Sayup terdengar dari bibir si penikmat dosa.
Malu menggelitik, kala hanya tertekan ia berbisik.
Dogma diacuhkan, bukan tak tahu, tapi seolah membisu.
Tersungkur ia lemah, bertanya pada bumi berharap jawaban dari langit.

Masih ia ingat.
Berlumur daki bekas dua insan yang terbuai di buli mimpi.
Telanjang dada, berpandangan saling terpana.
Bukan cinta mereka sedang memadunya, tapi sampah imaji mengatasnamakan hal yang suci.
Haru biru saling menatap, menyesal rasa namun terlena.

Lantas bagaimana ia mulai bercerita.
Sesak dadanya tak tertahankan.
Maaf Tuhan, hambaMu tergoda jerit setan!

Friday, 22 September 2017

Sahabat

Bukan hanya sebuah kata kosong yang dilontarkan dari si muka dua. Ia lebih dari itu, saat candanya tumpah ruah dalam satu meja yang sama.

Ia yang berada disampingmu, takala terluka hati sebab ulah bidadari bumi. Menyuguhkan sanjungan, dengan secangkir kopi pahit tanpa kedustaan.

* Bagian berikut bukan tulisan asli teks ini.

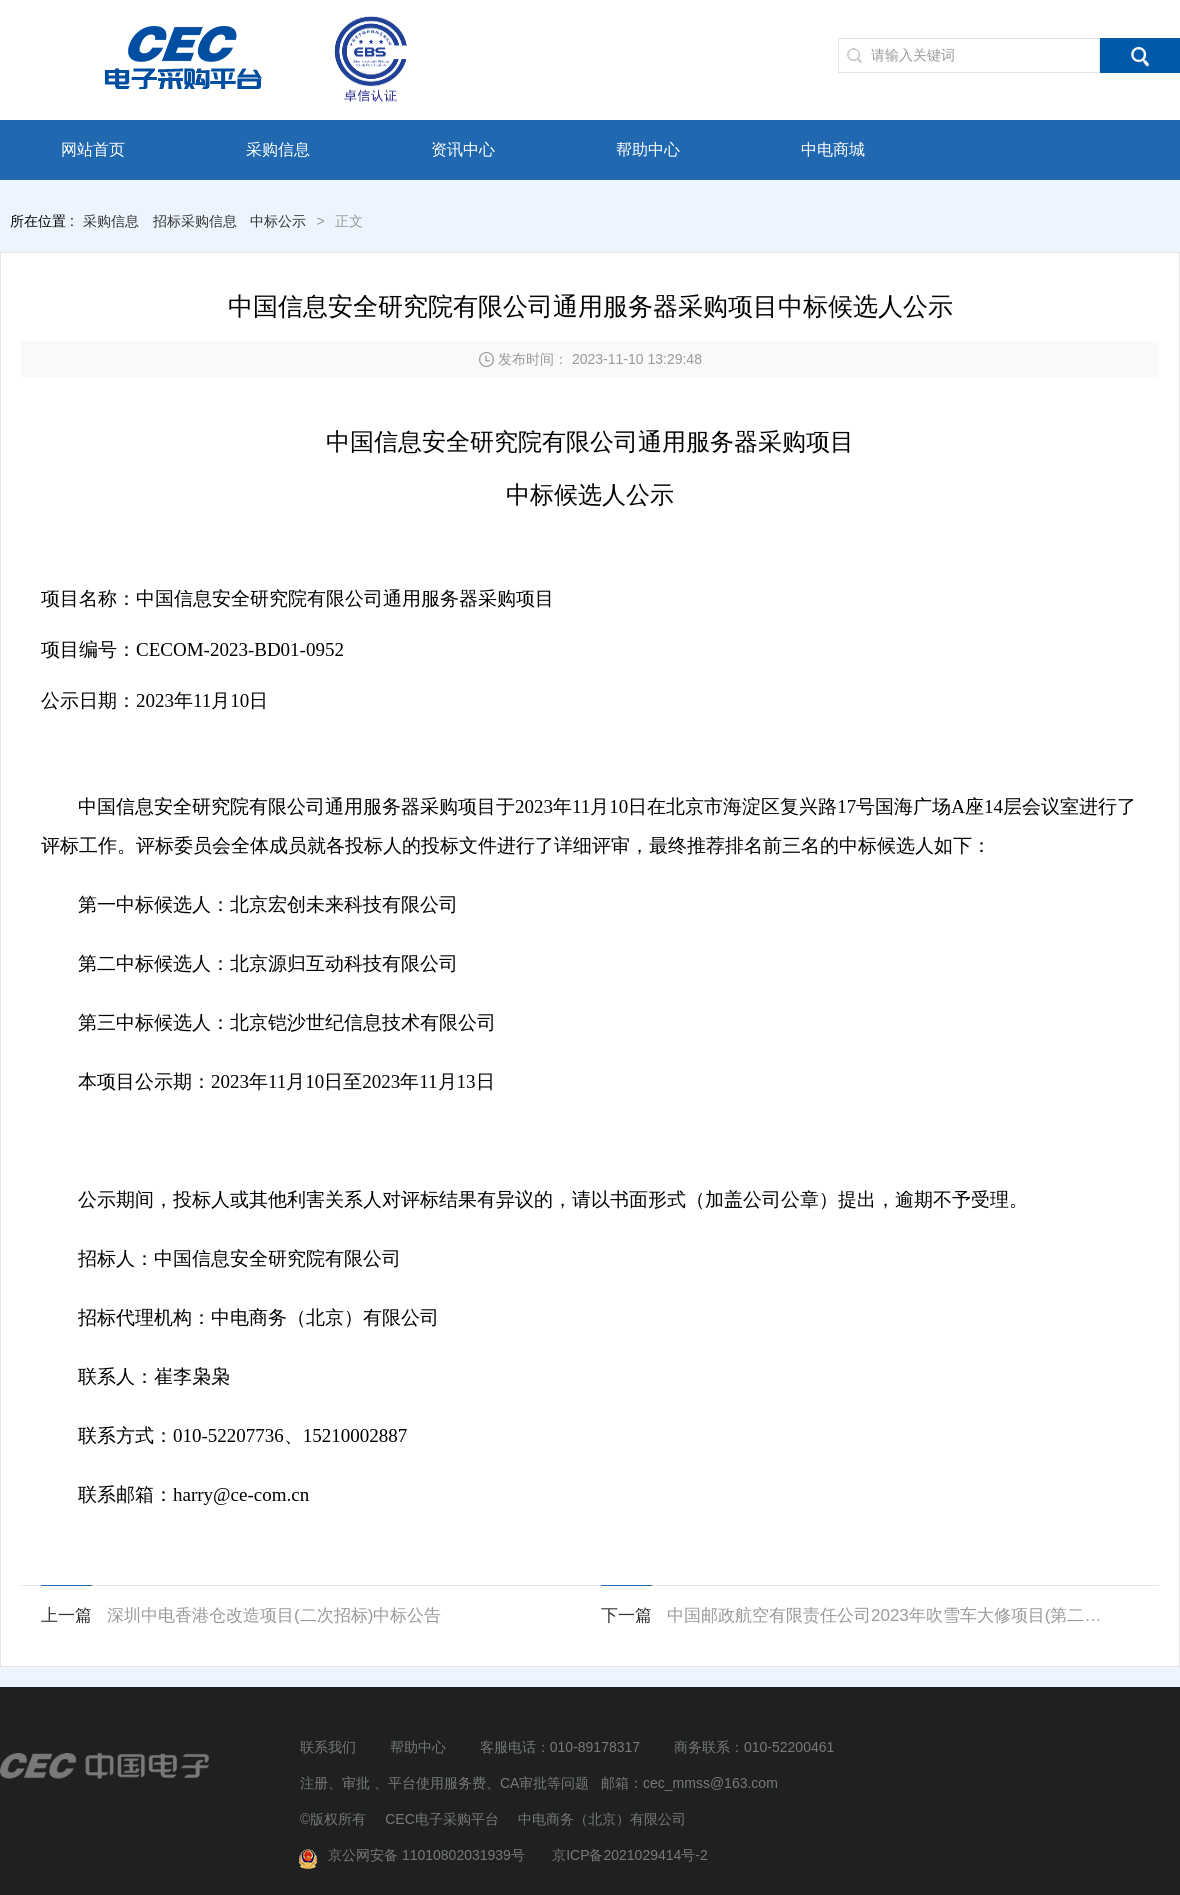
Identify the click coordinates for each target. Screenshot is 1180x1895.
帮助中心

Sesekali ucapnya bak belati, tajam lantas perih. Namun sadarkah, tiap kata hina tak bermakna terselip selipat peduli. Yang paling tidak ingin melihat kau jatuh.

Menggenggamu erat ia disaat rapuhmu, bukan berjalan didepanmu, bukan pula di belakangmu. Tapi disampingmu, sebagai obat pelipur lara atas kejamnya dunia.

Maka jangan membisu, sebab aku butuh suaramu untuk mencaciku.

Jangan tuli, sebab akan kulantunkan sabda pembangkit semangat ini.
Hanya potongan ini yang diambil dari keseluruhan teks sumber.